CREATE TABLE #t1([VID] [varchar](100) NULL, [OrdDate] [datetime] NOT NULL,
[Prg1] [varchar](10) NULL
)
ON [PRIMARY]
insert into #t1 values('1111','2022-01-10 13:37:06.000','P1')
insert into #t1 values('1111','2022-01-10 13:37:06.000','P2')
insert into #t1 values('1111','2022-01-10 13:37:06.000','P3')
insert into #t1 values('2222','2022-01-10 13:37:06.000','P3')
insert into #t1 values('2222','2022-01-10 13:37:06.000','P4')
insert into #t1 values('2222','2022-01-10 13:37:06.000','P5')
insert into #t1 values('3333','2022-01-10 13:37:06.000','P2')
insert into #t1 values('3333','2022-01-10 13:37:06.000','P3')
insert into #t1 values('3333','2022-01-10 13:37:06.000','P3')
insert into #t1 values('3333','2022-01-10 13:37:06.000','P1')
insert into #t1 values('3333','2022-01-10 13:37:06.000','P3')
insert into #t1 values('3333','2022-01-13 13:37:06.000','P1')
insert into #t1 values('3333','2022-01-10 13:37:06.000','')
select * from #t1
drop table #t1
September 25, 2022 at 12:33 pm
The data contains a duplicate row. How to handle duplicates? Also, VID is nullable so are NULLs to be ignored or treated collectively as a VID?
Aus dem Paradies, das Cantor uns geschaffen, soll uns niemand vertreiben können
September 25, 2022 at 5:11 pm
Like this?
SELECT t.VID
,t.OrdDate
,t.Prg1
,NewCol = (CASE
WHEN t.Prg1 = 'P1'
AND chk.EarlierP1Exists IS NULL THEN
1
ELSE
0
END
)
FROM #t1 t
OUTER APPLY
(
SELECT EarlierP1Exists = 1
FROM #t1 t1
WHERE t1.Prg1 = 'P1'
AND t.Prg1 = 'P1'
AND t1.VID = t.VID
AND t1.OrdDate < t.OrdDate
) chk
ORDER BY t.OrdDate;
The absence of evidence is not evidence of absence
- Martin Rees
The absence of consumable DDL, sample data and desired results is, however, evidence of the absence of my response
- Phil Parkin
September 26, 2022 at 1:33 pm
All your date time values are the same, except for the second instance of p1 for 3333. How do you define which is the "first" row for a vid? Do you consider all of the rows that share the earliest time to be the first row(s) and want to flag P1 if it is in that cluster?

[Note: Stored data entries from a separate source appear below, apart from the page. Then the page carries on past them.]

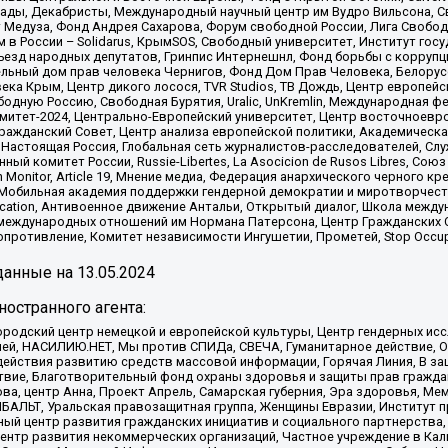
ады, Декабристы, Международный научный центр им Вудро Вильсона, С
 Медуза, Фонд Андрея Сахарова, Форум свободной России, Лига Свободны
в России – Solidarus, КрымSOS, Свободный университет, Институт гос
Съезд народных депутатов, Гринпис Интернешнл, Фонд борьбы с коррупц
тельный дом прав человека Чернигов, Фонд Дом Прав Человека, Белору
ека Крым, Центр дикого лосося, TVR Studios, ТВ Дождь, Центр европей
одную Россию, Свободная Бурятия, Uralic, UnKremlin, Международная ф
омитет-2024, Центрально-Европейский университет, Центр восточноев
ражданский Совет, Центр анализа европейской политики, Академическа
Настоящая Россия, Глобальная сеть журналистов-расследователей, Слу
ый комитет России, Russie-Libertes, La Asocicion de Rusos Libres, С
on Monitor, Article 19, Мнение медиа, Федерация анархического черного
обильная академия поддержки гендерной демократии и миротворчества,
ational Education, Антивоенное движение Антальи, Открытый диалог, Школа 
 международных отношений им Нормана Патерсона, Центр Гражданских 
ротивление, Комитет независимости Ингушетии, Прометей, Stop Occupat
анные на
13.05.2024
остранного агента:
родский центр немецкой и европейской культуры, Центр гендерных исс
ачей, НАСИЛИЮ.НЕТ, Мы против СПИДа, СВЕЧА, Гуманитарное действие, 
ействия развитию средств массовой информации, Горячая Линия, В защ
твие, Благотворительный фонд охраны здоровья и защиты прав гражда
 Сова, центр Анна, Проект Апрель, Самарская губерния, Эра здоровья, 
ИБАЛЬТ, Уральская правозащитная группа, Женщины Евразии, Институт п
ый центр развития гражданских инициатив и социального партнерства,
нтр развития некоммерческих организаций, Частное учреждение в Кал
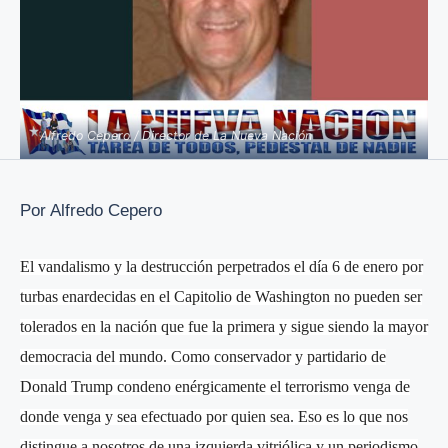
Alfredo Cepero / Director de La Nueva Nación
Por Alfredo Cepero
El vandalismo y la destrucción perpetrados el día 6 de enero por
turbas enardecidas en el Capitolio de Washington no pueden ser
tolerados en la nación que fue la primera y sigue siendo la mayor
democracia del mundo. Como conservador y partidario de
Donald Trump condeno enérgicamente el terrorismo venga de
donde venga y sea efectuado por quien sea. Eso es lo que nos
distingue a nosotros de una izquierda vitriólica y un periodismo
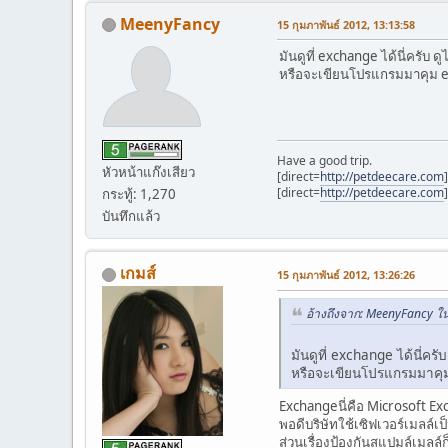
MeenyFancy
15 กุมภาพันธ์ 2012, 13:13:58
มันดูที่ exchange ได้นี่ครับ 
หรือจะเขียนโปรแกรมมาคุม ex
Have a good trip.
หัวหน้าแก๊งเสียว
[direct=
http://petdeecare.com
[direct=
http://petdeecare.com
กระทู้: 1,270
บันทึกแล้ว
เกมส์
15 กุมภาพันธ์ 2012, 13:26:26
อ้างถึงจาก: MeenyFancy ใน
มันดูที่ exchange ได้นี่คร
หรือจะเขียนโปรแกรมมาคุม 
Exchangeนี่คือ Microsoft E
พอดีบริษัทใช้เซิฟเวอร์เมลล์
ส่วนเรื่องป้องกันสแปมล์เมลล์ก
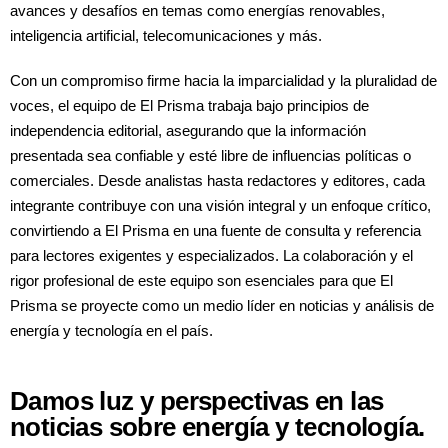
avances y desafíos en temas como energías renovables,
inteligencia artificial, telecomunicaciones y más.
Con un compromiso firme hacia la imparcialidad y la pluralidad de
voces, el equipo de El Prisma trabaja bajo principios de
independencia editorial, asegurando que la información
presentada sea confiable y esté libre de influencias políticas o
comerciales. Desde analistas hasta redactores y editores, cada
integrante contribuye con una visión integral y un enfoque crítico,
convirtiendo a El Prisma en una fuente de consulta y referencia
para lectores exigentes y especializados. La colaboración y el
rigor profesional de este equipo son esenciales para que El
Prisma se proyecte como un medio líder en noticias y análisis de
energía y tecnología en el país.
Damos luz y perspectivas en las
noticias sobre energía y tecnología.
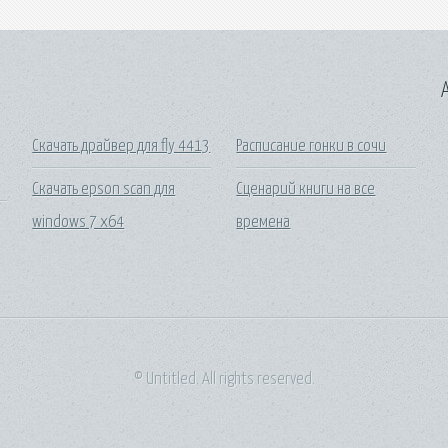
A
Скачать драйвер для fly 4413
Расписание гонки в сочи
Скачать epson scan для
Сценарий книги на все
windows 7 x64
времена
© Untitled. All rights reserved.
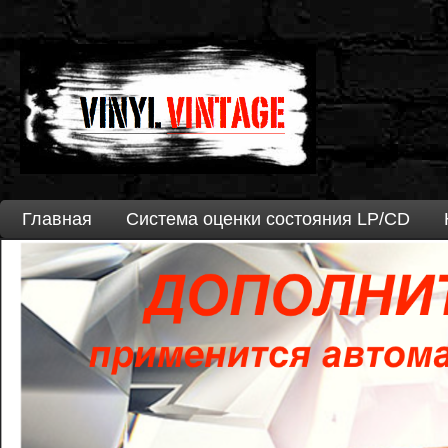
Главная
Система оценки состояния LP/CD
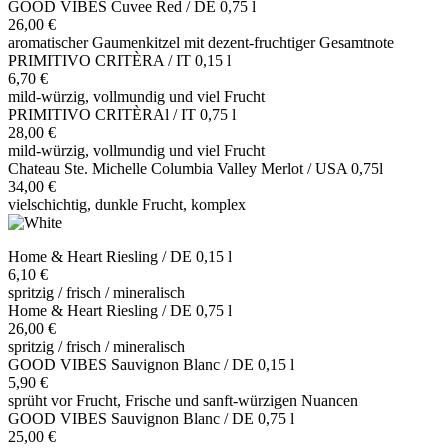
GOOD VIBES Cuvee Red / DE 0,75 l
26,00 €
aromatischer Gaumenkitzel mit dezent-fruchtiger Gesamtnote
PRIMITIVO CRITÈRA / IT 0,15 l
6,70 €
mild-würzig, vollmundig und viel Frucht
PRIMITIVO CRITÈRAl / IT 0,75 l
28,00 €
mild-würzig, vollmundig und viel Frucht
Chateau Ste. Michelle Columbia Valley Merlot / USA 0,75l
34,00 €
vielschichtig, dunkle Frucht, komplex
Home & Heart Riesling / DE 0,15 l
6,10 €
spritzig / frisch / mineralisch
Home & Heart Riesling / DE 0,75 l
26,00 €
spritzig / frisch / mineralisch
GOOD VIBES Sauvignon Blanc / DE 0,15 l
5,90 €
sprüht vor Frucht, Frische und sanft-würzigen Nuancen
GOOD VIBES Sauvignon Blanc / DE 0,75 l
25,00 €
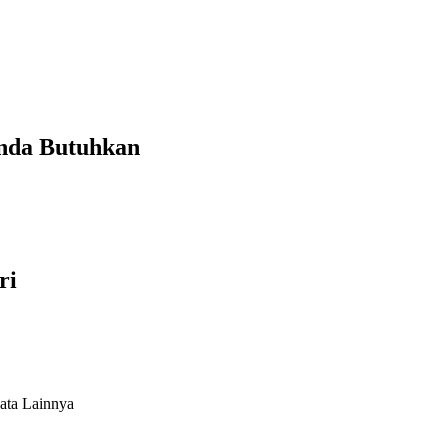
Anda Butuhkan
ri
ata Lainnya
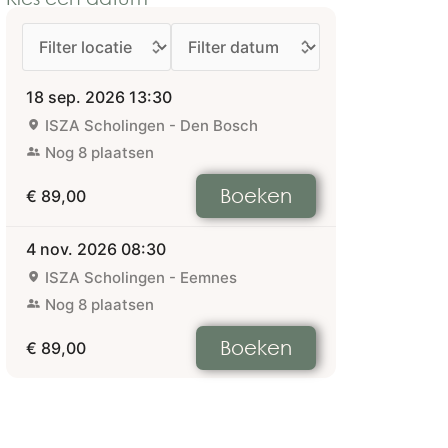
18 sep. 2026
13:30
ISZA Scholingen - Den Bosch
Nog 8 plaatsen
Boeken
€ 89,00
4 nov. 2026
08:30
ISZA Scholingen - Eemnes
Nog 8 plaatsen
Boeken
€ 89,00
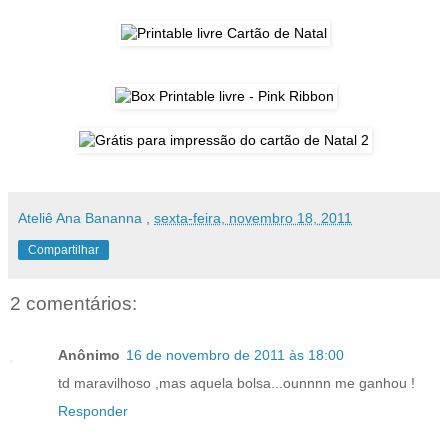
Ateliê Ana Bananna
,
sexta-feira, novembro 18, 2011
Compartilhar
2 comentários:
Anônimo
16 de novembro de 2011 às 18:00
td maravilhoso ,mas aquela bolsa...ounnnn me ganhou !
Responder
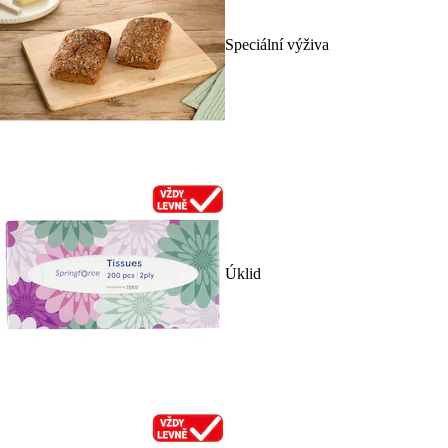
Speciální výživa
Úklid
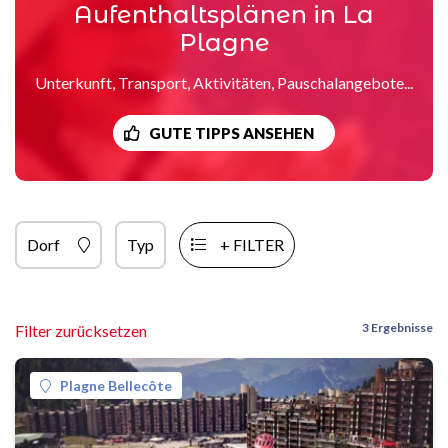
Aufenthaltsplänen in La
Plagne
Unterkunft, Transport, Aktivitäten, Pauschalangebote...
GUTE TIPPS ANSEHEN
Dorf
Typ
+ FILTER
3 Ergebnisse
Filter zurücksetzen
Plagne Bellecôte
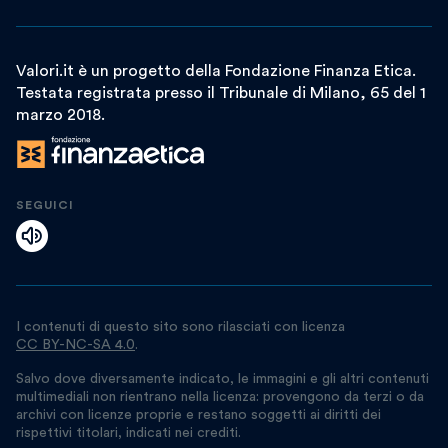
Valori.it è un progetto della Fondazione Finanza Etica.
Testata registrata presso il Tribunale di Milano, 65 del 1
marzo 2018.
SEGUICI
I contenuti di questo sito sono rilasciati con licenza
CC BY-NC-SA 4.0
.
Salvo dove diversamente indicato, le immagini e gli altri contenuti
multimediali non rientrano nella licenza: provengono da terzi o da
archivi con licenze proprie e restano soggetti ai diritti dei
rispettivi titolari, indicati nei crediti.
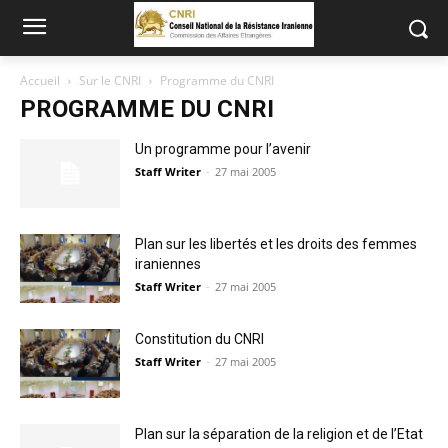
Accueil
Sur le CNRI
Programme du CNRI
PROGRAMME DU CNRI
Un programme pour l’avenir
Staff Writer
-
27 mai 2005
Plan sur les libertés et les droits des femmes
iraniennes
Staff Writer
-
27 mai 2005
Constitution du CNRI
Staff Writer
-
27 mai 2005
Plan sur la séparation de la religion et de l’Etat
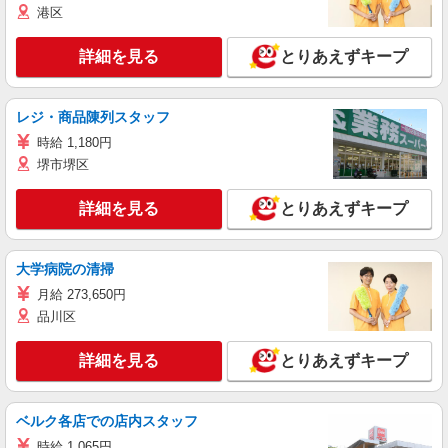
港区
詳細を見る
とりあえずキープ
レジ・商品陳列スタッフ
時給 1,180円
堺市堺区
詳細を見る
とりあえずキープ
大学病院の清掃
月給 273,650円
品川区
詳細を見る
とりあえずキープ
ベルク各店での店内スタッフ
時給 1,065円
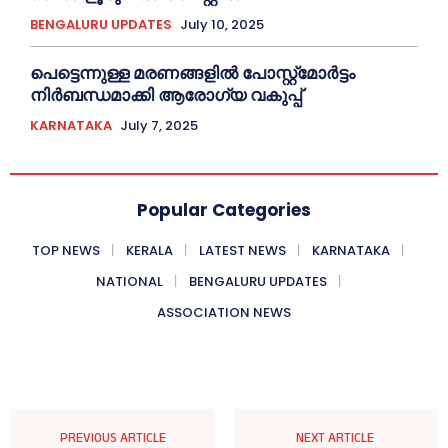
BENGALURU UPDATES
July 10, 2025
പെട്ടെന്നുള്ള മരണങ്ങളിൽ പോസ്റ്റ്മോർട്ടം
നിർബന്ധമാക്കി ആരോഗ്യ വകുപ്പ്
KARNATAKA
July 7, 2025
Popular Categories
TOP NEWS
KERALA
LATEST NEWS
KARNATAKA
NATIONAL
BENGALURU UPDATES
ASSOCIATION NEWS
PREVIOUS ARTICLE
NEXT ARTICLE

select a.VID, a.OrdDate, a.Prg1,
CASE WHEN a.OrdDate = b.mindate and a.Prg1 = 'P1'
THEN 1
ELSE 0
END as FirstOccurance
from #t1 AS A
cross apply (select min(OrdDate) as mindate from #t1 where vid = a.vid) as b
September 27, 2022 at 2:30 pm
Thanks for all the replies. Much appreciated. Yes the date value could be the same for many records. Unfortunately, I don't have any other data to uniquely identify each row. This is a 3rd party database and I don't have access to the tables. They are giving us access through a view.